▶ **Work to complete**
Show only those lines of the entries where the string "Holger" is found.

▶ **Records from a data source**

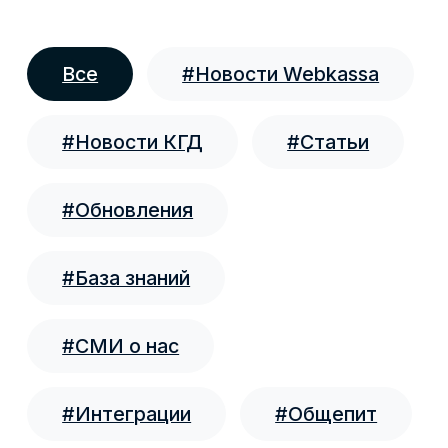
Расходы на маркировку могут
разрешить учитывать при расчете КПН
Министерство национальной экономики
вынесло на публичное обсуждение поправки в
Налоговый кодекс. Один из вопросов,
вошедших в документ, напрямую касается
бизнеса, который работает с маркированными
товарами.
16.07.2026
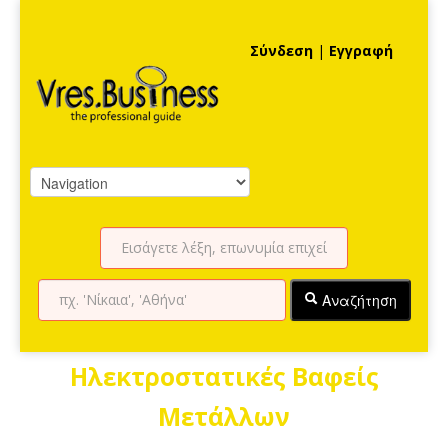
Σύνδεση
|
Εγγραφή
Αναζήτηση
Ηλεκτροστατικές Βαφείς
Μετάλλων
...
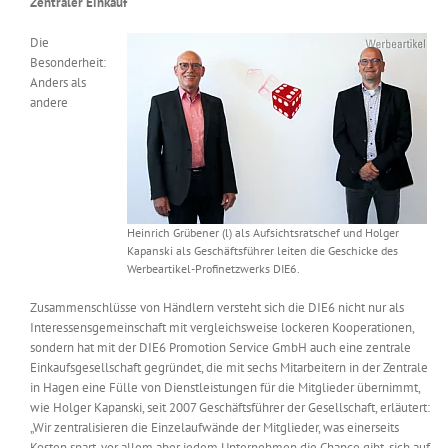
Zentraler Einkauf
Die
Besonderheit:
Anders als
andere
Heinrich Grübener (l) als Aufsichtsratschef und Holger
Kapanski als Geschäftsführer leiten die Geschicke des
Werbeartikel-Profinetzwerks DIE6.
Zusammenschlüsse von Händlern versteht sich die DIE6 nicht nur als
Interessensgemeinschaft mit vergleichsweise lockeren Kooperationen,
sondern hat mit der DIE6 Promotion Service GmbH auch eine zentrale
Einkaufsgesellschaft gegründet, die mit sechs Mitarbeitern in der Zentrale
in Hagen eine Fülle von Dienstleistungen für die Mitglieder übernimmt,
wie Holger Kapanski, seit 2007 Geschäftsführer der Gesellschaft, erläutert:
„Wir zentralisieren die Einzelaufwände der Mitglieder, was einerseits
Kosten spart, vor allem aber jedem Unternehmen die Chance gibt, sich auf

▶ **Response to the task**
Heinrich Grübener (l) als Aufsichtsratschef und Holger
wie Holger Kapanski, seit 2007 Geschäftsführer der Gesellschaft, erläutert:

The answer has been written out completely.